Credo sia corretto dal momento che il suo è masterizzatore esterno USB.

----------

## Elbryan

Ho il tuo stesso problema.

Risolto utilizzando k3b in quanto gnomebaker secondo me è una ciofeca  :Razz: 

----------

## tizio

 *Elbryan wrote:*   

> Ho il tuo stesso problema.
> 
> Risolto utilizzando k3b in quanto gnomebaker secondo me è una ciofeca 

 

 :Evil or Very Mad:   :Evil or Very Mad: 

ho tolto qualsiasi dipendenza di kdelibs o kdearts o kde*.. e non ci tengo a tornare indietro..   :Laughing: 

----------

## .:chrome:.

 *Elbryan wrote:*   

> Risolto utilizzando k3b in quanto gnomebaker secondo me è una ciofeca

 

già. peccato che entrambi siano solo un front-end allo stesso identico programma.

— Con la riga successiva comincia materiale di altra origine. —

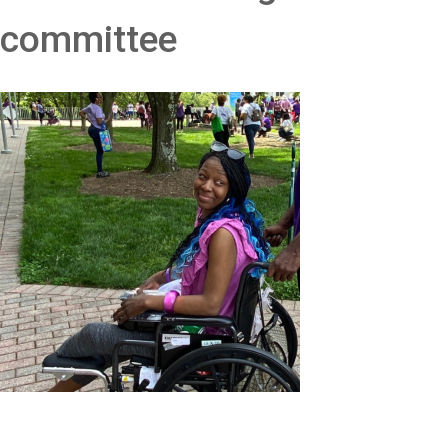
committee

credo che questo sia sufficiente a commentare il tuo intervento

----------

## Elbryan

 *.:chrome:. wrote:*   

>  *Elbryan wrote:*   Risolto utilizzando k3b in quanto gnomebaker secondo me è una ciofeca 
> 
> già. peccato che entrambi siano solo un front-end allo stesso identico programma.
> 
> credo che questo sia sufficiente a commentare il tuo intervento

 

La tua affermazione suona tipo: "se 2 programmi fanno da gui ad un programma da console per forza devono essere uguali e funzionare allo stesso modo".

Io in gnomebaker dovevo aggiungere il mio drive, k3b lo rileva da solo.. magia? Forse uno è scriptato meglio?

IMHO è meglio k3b.. poi se gnomebaker fa da front-end come lui allora dev'essere per forza uguale .. mh si mhmh

(Non volevo dirtelo ma la storia: "rilevo le tue periferiche" non c'entra una mazza con cdrecord)

Comunque volendo dare una mano ho trovato questi 3 warning (di cui uno fatale).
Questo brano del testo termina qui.